Looking back as I am now from the threshold of the next century, I can’t begin to imagine the joy, the relief and the overwhelming gratitude the world must have felt at that moment; yet mingled with indescribable and inconsolable loss.
Why the Great War started and how it ended is for all of us to debate. What we learned from it and how we put that knowledge into practice to ensure a peaceful future is up to each of us to decide.
So as we stand and observe a minute’s silence on Remembrance Day, we remember those who served and who are still serving in all wars and conflicts.
And the list is long.
I have vivid memories of Remembrance Day when I was a schoolkid in the 60s. We knew it was a special day because we were all given a sprig of rosemary to wear in our button holes with reverence and pride. It was a special day because the teachers informed us we were required to stand still with bowed heads at 11 o’clock precisely and think about all the soldiers who had gone to war for us. Not so special was having several teachers punctuate the seriousness of this request with dark looks and threats of picking up papers at lunchtime should we waver in our reverence and pride by fidgeting, chatting to our neighbour or eating playlunch early.
Suffice to say, most of the boys in my class ended up picking up papers at lunchtime!
And that’s where it all ended. Ironically, for the kids at my school, Remembrance Day often lasted about as long as the wilting rosemary in our buttonholes. Then it was promptly forgotten.

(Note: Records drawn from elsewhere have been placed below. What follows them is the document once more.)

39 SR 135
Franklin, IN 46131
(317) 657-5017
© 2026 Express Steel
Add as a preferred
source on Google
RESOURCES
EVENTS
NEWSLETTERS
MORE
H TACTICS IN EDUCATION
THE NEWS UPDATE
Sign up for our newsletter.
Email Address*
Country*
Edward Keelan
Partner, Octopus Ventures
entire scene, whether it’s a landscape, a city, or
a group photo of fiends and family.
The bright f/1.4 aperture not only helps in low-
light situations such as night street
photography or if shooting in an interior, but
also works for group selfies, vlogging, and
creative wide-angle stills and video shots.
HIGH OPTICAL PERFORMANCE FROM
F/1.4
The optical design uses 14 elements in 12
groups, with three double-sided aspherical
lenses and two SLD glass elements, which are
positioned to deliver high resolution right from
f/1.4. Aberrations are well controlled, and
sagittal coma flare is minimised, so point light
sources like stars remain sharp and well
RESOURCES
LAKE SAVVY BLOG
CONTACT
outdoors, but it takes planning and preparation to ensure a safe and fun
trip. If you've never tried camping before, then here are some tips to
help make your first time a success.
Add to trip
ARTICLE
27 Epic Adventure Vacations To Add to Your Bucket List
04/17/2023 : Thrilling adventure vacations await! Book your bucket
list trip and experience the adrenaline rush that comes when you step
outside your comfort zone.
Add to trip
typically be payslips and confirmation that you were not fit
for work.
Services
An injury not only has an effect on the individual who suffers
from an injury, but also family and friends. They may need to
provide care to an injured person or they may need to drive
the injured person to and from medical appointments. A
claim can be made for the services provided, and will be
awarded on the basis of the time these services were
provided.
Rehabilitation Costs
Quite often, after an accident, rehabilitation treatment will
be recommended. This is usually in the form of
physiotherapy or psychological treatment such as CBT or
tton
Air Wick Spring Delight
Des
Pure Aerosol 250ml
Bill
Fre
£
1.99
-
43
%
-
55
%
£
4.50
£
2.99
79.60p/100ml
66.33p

Still, we had little to draw from. Many of our fathers and grandfathers had served in the World Wars, and yet I know that in my house the subject was never broached. War was considered a closed book – especially for children.
And it’s a tricky topic – how much should children be exposed to? Being naturally curious they will ask questions – as I did as a child – and hopefully Anzac Ted will encourage engagement and discussion. And not just about war, but about its repercussions such as the returned soldier, the unsung hero, tolerance, acceptance and peace.
While researching the illustrations for Anzac Ted, I spent a day at the Australian War Memorial where I wandered, unhurried, and lost myself in the halls of a defining piece of our history. It was eye-opening. And the more I saw, read and heard, the more I felt a deep sense of gratitude, respect and awe for these men and women who had gone before and given so much.
I felt I owed it to them to learn a little about who they were and what they had done, and by remembering them, they would live on.